= Passamezzo =

Italian folk dance

The passamezzo (plural: passamezzi or passamezzos) is an Italian folk dance of the 16th and early 17th centuries.

Many pieces named "passamezzo" follow one of two chord progressions that came to be named after the dance, passamezzo antico and passamezzo moderno. The chord progression would be repeated numerous times in succession while the dance was being performed.

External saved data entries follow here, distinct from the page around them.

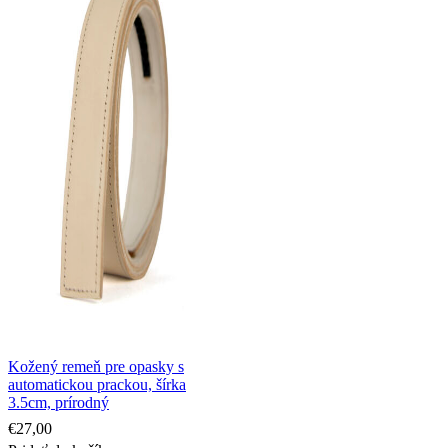
Kožený remeň pre opasky s
automatickou prackou, šírka
3.5cm, prírodný
€
27,00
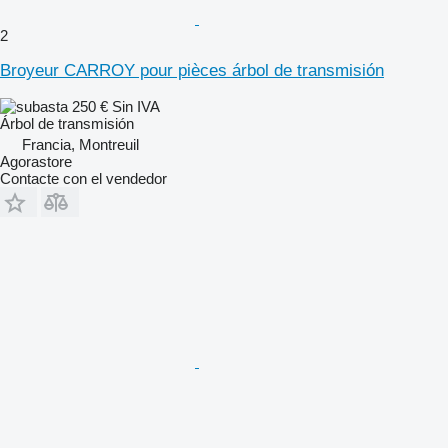
2
Broyeur CARROY pour pièces árbol de transmisión
250 €
Sin IVA
Árbol de transmisión
Francia, Montreuil
Agorastore
Contacte con el vendedor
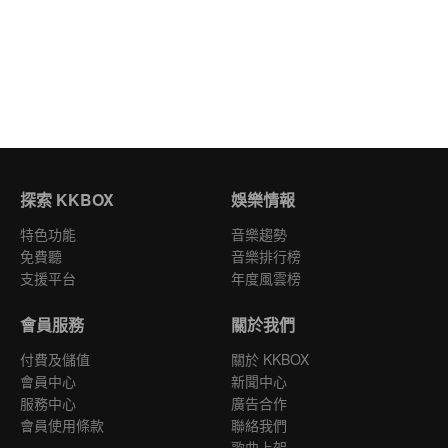
探索 KKBOX
娛樂情報
特色功能
音樂趨勢
免費聽
音樂排行榜
支援平台
年度風雲榜
會員服務
關於我們
付費及儲值
關於 KKBOX
會員中心
新聞中心
服務中心
廣告合作
會員使用條款
聯絡我們
歌曲上架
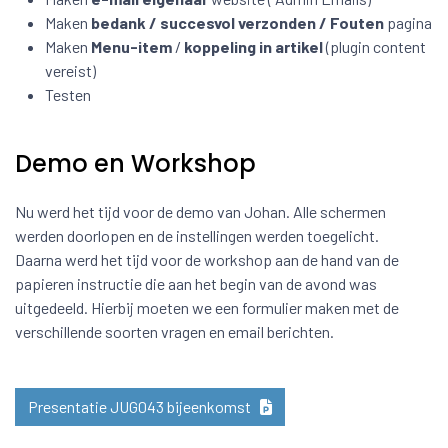
Maken
bedank / succesvol verzonden / Fouten
pagina
Maken
Menu-item
/
koppeling in artikel
(plugin content
vereist)
Testen
Demo en Workshop
Nu werd het tijd voor de demo van Johan. Alle schermen
werden doorlopen en de instellingen werden toegelicht.
Daarna werd het tijd voor de workshop aan de hand van de
papieren instructie die aan het begin van de avond was
uitgedeeld. Hierbij moeten we een formulier maken met de
verschillende soorten vragen en email berichten.
Presentatie JUG043 bijeenkomst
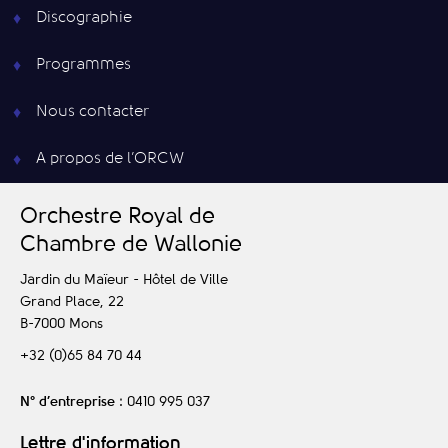
Discographie
Programmes
Nous contacter
A propos de l’ORCW
O
rchestre
R
oyal de
C
hambre de
W
allonie
Jardin du Maïeur - Hôtel de Ville
Grand Place, 22
B-7000
Mons
+32 (0)65 84 70 44
N° d’entreprise
: 0410 995 037
Lettre d'information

According to Renaissance practices, the passamezzo dance is often followed by other dances in a triple time, such as the saltarello, gagliarda or paduana.

==Name==
There are many variant spellings. In Italian or international usage, the name is also rendered as pass'e mez(z)o, passo e mezzo, and passomez(z)o. In early English usage, the names frequently incorporated the word measure in a folk etymology, giving such renderings as passemeasure, passingmeasure, passy-measures or passemeasure(s) pavan, particularly to designate the passamezzo antico progression. Passamezzi following the passamezzo moderno progression are designated "quadro pavan" or "quadran(t) pavan."

== Influence ==
French printed collections of passamezzo antico settings emerged in the 1550s, edited by Claude Gervaise for Attaingnant and Jean d’Estrée for du Chemin. Catherine de’ Medici’s fondness for dancing encouraged the Franco-Italian musical exchange, as well as to promote a French counterpart to the Florentine Intermedii.